Top of PROVIDED ENTRIES
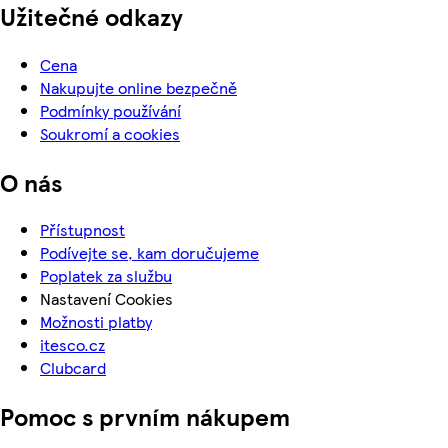
Užitečné odkazy
Cena
Nakupujte online bezpečně
Podmínky používání
Soukromí a cookies
O nás
Přístupnost
Podívejte se, kam doručujeme
Poplatek za službu
Nastavení Cookies
Možnosti platby
itesco.cz
Clubcard
Pomoc s prvním nákupem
Bottom of PROVIDED ENTRIES
__TASK REQUIREMENTS__. The lines to reproduce run from the one that contains "Poplatek za službu" through the last line above; copy them exactly.

__SOLUTION__.
Poplatek za službu
Nastavení Cookies
Možnosti platby
itesco.cz
Clubcard
Pomoc s prvním nákupem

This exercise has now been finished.